The chipped stone shown below was carried eight miles from its source to a place where antelopes and young zebra were butchered, and their bones broken to extract nutritious marrow, and tubers were dug out of the ground. The hammerstone could crush more effectively than an elephant’s molar. A sharp edge could cut more efficiently than a lion’s canine, or sharpen a stick that could dig with greater yield than a warthog’s tusk to get tubers and roots under the ground. In fact, any food that could be eaten by a large omnivorous mammal could be obtained with these simple modifications of the environment.
The first two-thirds of our evolutionary history were exclusively in Africa. Shortly after 2 million years ago, our genus, the genus Homo (which is African in origin), began to spread to new places, taking with it its ability to modify things. With the species Homo erectus, the ability to explore and disperse to new places enabled it to endure. In fact, Homo erectus survived nine times longer than our own species has been around so far, and from erectus we inherited a propensity to explore and colonize.
Yet much of what is distinctive of our species evolved later, over the past million years: attaining a particularly large brain relative to body size; controlling fire and making shelters indicative of a central place on the landscape where the social group returned "home" in a way familiar to humans today; and prolonging the pace at which we grow up, with enormous implications for the time, care and energy we put into raising children—as well as for learning and the capacity for culture.
By 300,000 years ago, as documented by our recent excavations in the Kenya Rift Valley, we see the first obvious clues that a transition had occurred toward innovation: tool kits that were new, including sharpened projectiles; pigments that could be used for coloring, emblematic of an increasingly complex ability to use symbols and language; the development of social networks and the exchange of resources among groups living far apart; and, eventually, the diversifying of cultures, which multiplied the options of our species, diverse expressions of what it means to be human.
These aspects of our heritage arose in a dynamic, unpredictable world. On a global scale, the past 6 million years have comprised one of the most dramatic periods of climate oscillation and environmental instability of the Cenozoic Era (covering the past 65 million years). Every paleoclimate and paleoenvironmental record studied over the past 40 years has two signals—the overall trend and the amplitude of variability.

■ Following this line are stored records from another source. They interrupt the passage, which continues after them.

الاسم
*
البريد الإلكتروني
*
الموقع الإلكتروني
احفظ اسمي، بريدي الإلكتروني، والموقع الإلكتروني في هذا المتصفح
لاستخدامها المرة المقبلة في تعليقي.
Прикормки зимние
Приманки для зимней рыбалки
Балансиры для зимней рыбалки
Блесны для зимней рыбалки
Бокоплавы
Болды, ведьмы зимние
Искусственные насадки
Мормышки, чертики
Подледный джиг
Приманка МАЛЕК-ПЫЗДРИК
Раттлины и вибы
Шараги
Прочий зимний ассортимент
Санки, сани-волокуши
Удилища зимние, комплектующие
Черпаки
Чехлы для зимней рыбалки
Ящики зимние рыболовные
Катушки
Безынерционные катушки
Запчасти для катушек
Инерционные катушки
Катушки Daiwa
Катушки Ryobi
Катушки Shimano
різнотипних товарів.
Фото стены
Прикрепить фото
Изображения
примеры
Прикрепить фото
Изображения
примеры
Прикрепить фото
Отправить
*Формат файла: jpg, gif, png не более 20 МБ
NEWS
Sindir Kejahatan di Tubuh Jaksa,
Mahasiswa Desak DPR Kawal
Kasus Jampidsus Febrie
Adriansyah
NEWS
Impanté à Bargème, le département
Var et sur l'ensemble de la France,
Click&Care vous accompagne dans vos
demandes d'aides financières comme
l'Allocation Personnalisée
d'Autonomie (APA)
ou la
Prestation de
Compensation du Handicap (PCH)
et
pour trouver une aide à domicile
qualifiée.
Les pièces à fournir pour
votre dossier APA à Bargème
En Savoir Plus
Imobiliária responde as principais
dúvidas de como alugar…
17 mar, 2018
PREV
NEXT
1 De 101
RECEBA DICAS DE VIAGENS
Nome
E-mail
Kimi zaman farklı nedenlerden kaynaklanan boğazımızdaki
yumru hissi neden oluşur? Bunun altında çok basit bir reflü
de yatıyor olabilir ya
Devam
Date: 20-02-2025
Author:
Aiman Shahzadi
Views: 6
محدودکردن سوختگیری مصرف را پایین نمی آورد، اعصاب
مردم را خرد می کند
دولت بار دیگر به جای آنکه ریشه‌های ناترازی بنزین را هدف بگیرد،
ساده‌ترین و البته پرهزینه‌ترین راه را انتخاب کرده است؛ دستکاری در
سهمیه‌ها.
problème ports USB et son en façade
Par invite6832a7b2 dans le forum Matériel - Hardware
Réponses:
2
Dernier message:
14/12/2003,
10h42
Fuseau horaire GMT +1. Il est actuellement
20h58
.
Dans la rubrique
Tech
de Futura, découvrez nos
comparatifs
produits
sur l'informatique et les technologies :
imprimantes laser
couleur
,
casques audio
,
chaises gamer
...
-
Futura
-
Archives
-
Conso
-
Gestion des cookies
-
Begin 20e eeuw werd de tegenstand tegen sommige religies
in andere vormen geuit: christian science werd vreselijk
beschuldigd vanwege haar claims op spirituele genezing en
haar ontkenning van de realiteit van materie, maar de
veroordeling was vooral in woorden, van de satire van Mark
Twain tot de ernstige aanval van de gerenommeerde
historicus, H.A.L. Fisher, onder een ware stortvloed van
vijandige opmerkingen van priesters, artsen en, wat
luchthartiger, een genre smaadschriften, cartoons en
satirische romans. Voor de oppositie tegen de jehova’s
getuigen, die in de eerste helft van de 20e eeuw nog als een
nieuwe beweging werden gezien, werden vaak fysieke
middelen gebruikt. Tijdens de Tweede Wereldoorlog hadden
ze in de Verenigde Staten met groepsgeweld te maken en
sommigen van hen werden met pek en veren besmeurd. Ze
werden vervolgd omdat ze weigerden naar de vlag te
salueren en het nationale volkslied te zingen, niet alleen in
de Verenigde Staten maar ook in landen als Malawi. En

Up until about 20 years ago, every student of human origins considered the variability as noise in the all-important trend toward a cooler, drier Earth: for example, the development of savanna grasslands in Africa, and Ice Age conditions in northern latitudes. The direction of climate change—and the onset of a particular ancestral habitat—was thought to be the key signal that elicited the development of uniquely human adaptations.
The overarching narrative of human evolution has thus significantly changed. It has changed from a story of how the human lineage came to have dominion over its ancestral environment, to a story of evolving adaptability and persistent change in the challenges to survival.
There are many conclusions that can be drawn from these new perspectives on human origins. During the era of human evolution, the natural world has had no enduring, stable baseline. Over the past several million years, high rates of extinction have occurred in most groups of vertebrates. This is true even in our own evolutionary group. Out of a minimum of 18 different species of evolutionary ancestors and cousins, only one lineage—our species—has survived. All the other ways of life of earlier hominins have gone extinct, even though each species possessed at least some of the unique distinguishing characteristics of human life.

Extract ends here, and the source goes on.